▽

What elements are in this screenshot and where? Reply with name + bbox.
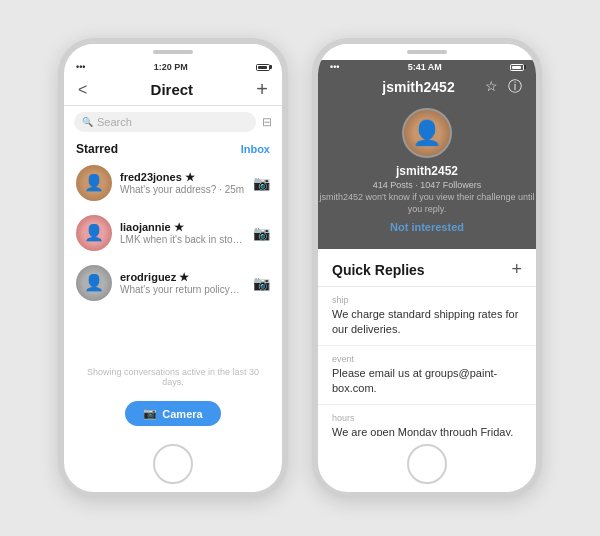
search-icon: 🔍	[82, 117, 93, 127]
not-interested-button[interactable]: Not interested	[390, 221, 464, 233]
profile-avatar: 👤	[402, 108, 452, 158]
username-2: liaojannie ★	[120, 221, 245, 234]
profile-section: 👤 jsmith2452 414 Posts · 1047 Followers …	[318, 100, 536, 237]
starred-label: Starred	[76, 142, 118, 156]
nav-bar-right: jsmith2452 ☆ ⓘ	[318, 74, 536, 100]
inbox-link[interactable]: Inbox	[241, 143, 270, 155]
camera-btn-icon: 📷	[143, 407, 157, 420]
profile-stats: 414 Posts · 1047 Followers	[373, 180, 482, 190]
phone-top-left	[64, 44, 282, 60]
quick-replies-header: Quick Replies +	[318, 249, 536, 287]
home-button-right[interactable]	[407, 444, 447, 484]
signal-dots-right: •••	[330, 62, 339, 72]
starred-section-header: Starred Inbox	[64, 138, 282, 158]
profile-subtext: jsmith2452 won't know if you view their …	[318, 192, 536, 215]
message-item-1[interactable]: 👤 fred23jones ★ What's your address? · 2…	[64, 158, 282, 208]
avatar-1: 👤	[76, 165, 112, 201]
search-placeholder: Search	[97, 116, 132, 128]
message-item-2[interactable]: 👤 liaojannie ★ LMK when it's back in sto…	[64, 208, 282, 258]
quick-reply-item-1[interactable]: ship We charge standard shipping rates f…	[318, 287, 536, 346]
message-list: 👤 fred23jones ★ What's your address? · 2…	[64, 158, 282, 361]
filter-icon[interactable]: ⊟	[262, 115, 272, 129]
preview-1: What's your address? · 25m	[120, 184, 245, 195]
avatar-2: 👤	[76, 215, 112, 251]
signal-dots: •••	[76, 62, 85, 72]
camera-button[interactable]: 📷 Camera	[125, 401, 220, 426]
footer-hint: Showing conversations active in the last…	[64, 361, 282, 393]
profile-name: jsmith2452	[396, 164, 458, 178]
qr-shortcut-3: hours	[332, 413, 522, 423]
username-3: erodriguez ★	[120, 271, 245, 284]
time-left: 1:20 PM	[154, 62, 188, 72]
add-button[interactable]: +	[256, 78, 268, 101]
profile-header: 👤 jsmith2452 414 Posts · 1047 Followers …	[318, 100, 536, 249]
status-bar-right: ••• 5:41 AM	[318, 60, 536, 74]
status-icons-left	[256, 64, 270, 71]
avatar-char-2: 👤	[84, 225, 104, 241]
search-input[interactable]: 🔍 Search	[74, 112, 256, 132]
battery-icon-right	[510, 64, 524, 71]
quick-replies-title: Quick Replies	[332, 262, 425, 278]
profile-username-nav: jsmith2452	[382, 79, 454, 95]
quick-replies-section: Quick Replies + ship We charge standard …	[318, 249, 536, 436]
phone-top-right	[318, 44, 536, 60]
camera-icon-1[interactable]: 📷	[253, 175, 270, 191]
battery-fill-right	[512, 66, 521, 69]
camera-icon-2[interactable]: 📷	[253, 225, 270, 241]
page-title-left: Direct	[151, 81, 194, 98]
msg-content-2: liaojannie ★ LMK when it's back in stock…	[120, 221, 245, 245]
battery-icon	[256, 64, 270, 71]
camera-btn-label: Camera	[162, 408, 202, 420]
nav-bar-left: < Direct +	[64, 74, 282, 106]
time-right: 5:41 AM	[408, 62, 442, 72]
speaker-right	[407, 50, 447, 54]
qr-message-1: We charge standard shipping rates for ou…	[332, 307, 522, 337]
quick-reply-item-3[interactable]: hours We are open Monday through Friday,…	[318, 405, 536, 436]
preview-2: LMK when it's back in stock! · 25m	[120, 234, 245, 245]
star-button[interactable]: ☆	[485, 78, 498, 96]
phone-left: ••• 1:20 PM < Direct + 🔍 Search ⊟ Starre…	[58, 38, 288, 498]
avatar-char-1: 👤	[84, 175, 104, 191]
nav-icons-right: ☆ ⓘ	[485, 78, 522, 96]
phone-right: ••• 5:41 AM jsmith2452 ☆ ⓘ 👤 jsmith2452 …	[312, 38, 542, 498]
status-bar-left: ••• 1:20 PM	[64, 60, 282, 74]
msg-content-1: fred23jones ★ What's your address? · 25m	[120, 171, 245, 195]
status-icons-right	[510, 64, 524, 71]
camera-button-area: 📷 Camera	[64, 393, 282, 436]
info-button[interactable]: ⓘ	[508, 78, 522, 96]
speaker	[153, 50, 193, 54]
avatar-char-3: 👤	[84, 275, 104, 291]
message-item-3[interactable]: 👤 erodriguez ★ What's your return policy…	[64, 258, 282, 308]
battery-fill	[258, 66, 267, 69]
avatar-3: 👤	[76, 265, 112, 301]
camera-icon-3[interactable]: 📷	[253, 275, 270, 291]
home-button-left[interactable]	[153, 444, 193, 484]
qr-shortcut-1: ship	[332, 295, 522, 305]
back-button[interactable]: <	[78, 81, 87, 99]
qr-message-3: We are open Monday through Friday, from …	[332, 425, 522, 436]
preview-3: What's your return policy? · 25m	[120, 284, 245, 295]
search-bar: 🔍 Search ⊟	[64, 106, 282, 138]
quick-reply-item-2[interactable]: event Please email us at groups@paint-bo…	[318, 346, 536, 405]
username-1: fred23jones ★	[120, 171, 245, 184]
profile-avatar-char: 👤	[412, 121, 442, 145]
qr-shortcut-2: event	[332, 354, 522, 364]
msg-content-3: erodriguez ★ What's your return policy? …	[120, 271, 245, 295]
qr-message-2: Please email us at groups@paint-box.com.	[332, 366, 522, 396]
add-quick-reply-button[interactable]: +	[511, 259, 522, 280]
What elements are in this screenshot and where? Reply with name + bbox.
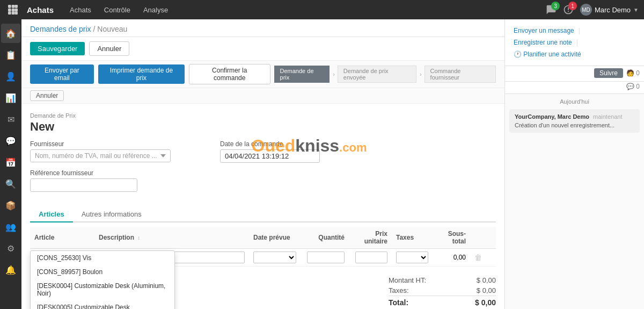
- quantite-input[interactable]: 0,000: [307, 251, 345, 263]
- th-date: Date prévue: [249, 227, 303, 249]
- total-label: Total:: [389, 298, 408, 307]
- sidebar-item-docs[interactable]: 📋: [1, 45, 20, 64]
- form-row-2: Référence fournisseur: [30, 169, 496, 192]
- nav-controle[interactable]: Contrôle: [99, 4, 136, 16]
- user-info[interactable]: MD Marc Demo ▼: [580, 4, 639, 16]
- date-label: Date de la commande: [220, 140, 320, 148]
- dropdown-item-3[interactable]: [DESK0005] Customizable Desk (Personnali…: [31, 300, 174, 309]
- delete-row-icon[interactable]: 🗑: [474, 253, 482, 262]
- sidebar-item-inventory[interactable]: 📦: [1, 196, 20, 215]
- log-message: Création d'un nouvel enregistrement...: [515, 122, 634, 128]
- today-label: Aujourd'hui: [505, 94, 644, 107]
- top-nav-right: 3 1 MD Marc Demo ▼: [546, 4, 639, 16]
- ref-input[interactable]: [30, 178, 137, 192]
- schedule-label: Planifier une activité: [523, 51, 581, 58]
- sidebar-item-notifications[interactable]: 🔔: [1, 260, 20, 279]
- dropdown-item-2[interactable]: [DESK0004] Customizable Desk (Aluminium,…: [31, 279, 174, 300]
- tab-articles[interactable]: Articles: [30, 207, 73, 222]
- tabs-bar: Articles Autres informations: [30, 207, 496, 222]
- td-delete: 🗑: [470, 249, 496, 267]
- svg-rect-2: [14, 5, 18, 8]
- nav-analyse[interactable]: Analyse: [138, 4, 173, 16]
- th-taxes: Taxes: [392, 227, 433, 249]
- add-note-button[interactable]: Enregistrer une note: [509, 37, 576, 48]
- tab-autres[interactable]: Autres informations: [73, 207, 150, 222]
- montant-ht-value: $ 0,00: [477, 276, 496, 284]
- dropdown-item-0[interactable]: [CONS_25630] Vis: [31, 251, 174, 265]
- taxes-select[interactable]: [396, 251, 428, 263]
- msg-icon-badge[interactable]: 1: [563, 4, 574, 15]
- chat-icon-badge[interactable]: 3: [546, 4, 557, 15]
- taxes-line: Taxes: $ 0,00: [389, 285, 496, 296]
- log-entry: YourCompany, Marc Demo maintenant Créati…: [509, 109, 640, 133]
- th-actions: [470, 227, 496, 249]
- dropdown-item-1[interactable]: [CONS_89957] Boulon: [31, 265, 174, 279]
- sidebar-item-contacts[interactable]: 👤: [1, 67, 20, 86]
- breadcrumb-current: Nouveau: [97, 25, 127, 33]
- main-content: Demandes de prix / Nouveau Sauvegarder A…: [21, 19, 504, 309]
- th-sous-total: Sous-total: [433, 227, 470, 249]
- date-input[interactable]: [220, 149, 320, 163]
- follow-button[interactable]: Suivre: [594, 68, 623, 78]
- svg-rect-7: [12, 11, 15, 15]
- td-prix: 0,00: [349, 249, 392, 267]
- th-description-label: Description: [99, 234, 134, 241]
- msg-badge-count: 1: [568, 2, 577, 10]
- log-time: maintenant: [593, 113, 622, 120]
- user-chevron-icon: ▼: [633, 7, 639, 13]
- form-row-1: Fournisseur Nom, numéro de TVA, mail ou …: [30, 140, 496, 163]
- app-grid-icon[interactable]: [5, 2, 20, 17]
- save-button[interactable]: Sauvegarder: [30, 42, 85, 55]
- taxes-value: $ 0,00: [477, 286, 496, 294]
- cancel-button[interactable]: Annuler: [89, 41, 129, 56]
- sidebar-item-settings[interactable]: ⚙: [1, 239, 20, 258]
- status-pill: Demande de prix: [274, 66, 330, 83]
- send-message-button[interactable]: Envoyer un message: [509, 25, 579, 37]
- msg-count: 💬 0: [626, 83, 640, 90]
- fournisseur-label: Fournisseur: [30, 140, 171, 148]
- th-quantite: Quantité: [303, 227, 349, 249]
- log-author: YourCompany, Marc Demo: [515, 113, 589, 120]
- svg-rect-3: [8, 9, 11, 12]
- breadcrumb: Demandes de prix / Nouveau: [30, 25, 127, 33]
- montant-ht-line: Montant HT: $ 0,00: [389, 275, 496, 285]
- fournisseur-input[interactable]: Nom, numéro de TVA, mail ou référence ..…: [30, 149, 171, 162]
- sidebar-item-mail[interactable]: ✉: [1, 110, 20, 129]
- svg-rect-4: [12, 9, 15, 12]
- svg-rect-5: [14, 9, 18, 12]
- nav-links: Achats Contrôle Analyse: [64, 4, 173, 16]
- td-taxes: [392, 249, 433, 267]
- followers-count: 🧑 0: [626, 69, 640, 77]
- schedule-button[interactable]: 🕐 Planifier une activité: [509, 48, 586, 60]
- sidebar-item-calendar[interactable]: 📅: [1, 153, 20, 172]
- right-panel-actions: Envoyer un message | Enregistrer une not…: [505, 19, 644, 66]
- main-layout: 🏠 📋 👤 📊 ✉ 💬 📅 🔍 📦 👥 ⚙ 🔔 Demandes de prix…: [0, 19, 644, 309]
- svg-rect-0: [8, 5, 11, 8]
- th-description-sort-icon: ↕: [137, 235, 140, 241]
- right-panel: Envoyer un message | Enregistrer une not…: [504, 19, 644, 309]
- sidebar-item-search[interactable]: 🔍: [1, 174, 20, 193]
- user-avatar: MD: [580, 4, 592, 16]
- date-select[interactable]: [253, 251, 296, 263]
- sidebar-item-team[interactable]: 👥: [1, 217, 20, 236]
- breadcrumb-separator: /: [91, 25, 98, 33]
- date-field: Date de la commande: [220, 140, 320, 163]
- prix-input[interactable]: 0,00: [355, 251, 387, 263]
- send-email-button[interactable]: Envoyer par email: [30, 64, 94, 84]
- rp-divider-2: |: [576, 37, 578, 48]
- form-title: New: [30, 120, 496, 134]
- montant-ht-label: Montant HT:: [389, 276, 426, 284]
- table-container: Article Description ↕ Date prévue Quanti…: [21, 222, 504, 271]
- print-button[interactable]: Imprimer demande de prix: [98, 64, 185, 84]
- rp-divider-1: |: [579, 25, 580, 37]
- sidebar-item-home[interactable]: 🏠: [1, 24, 20, 43]
- breadcrumb-parent[interactable]: Demandes de prix: [30, 25, 91, 33]
- annuler-sm-button[interactable]: Annuler: [30, 90, 64, 101]
- total-value: $ 0,00: [475, 298, 496, 307]
- confirm-button[interactable]: Confirmer la commande: [189, 64, 270, 84]
- nav-achats[interactable]: Achats: [64, 4, 97, 16]
- breadcrumb-bar: Demandes de prix / Nouveau: [21, 19, 504, 37]
- chat-badge-count: 3: [551, 2, 560, 10]
- sidebar-item-reports[interactable]: 📊: [1, 88, 20, 107]
- sidebar-item-chat[interactable]: 💬: [1, 131, 20, 150]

△

### [WHAT YOU HAVE TO DO]
Look through the entries above. Copy each line in which the string "hours" occurs.

### [SOLUTION FOR THIS TASK]
qr-shortcut-3: hours	[332, 413, 522, 423]
quick-reply-item-3[interactable]: hours We are open Monday through Friday,…	[318, 405, 536, 436]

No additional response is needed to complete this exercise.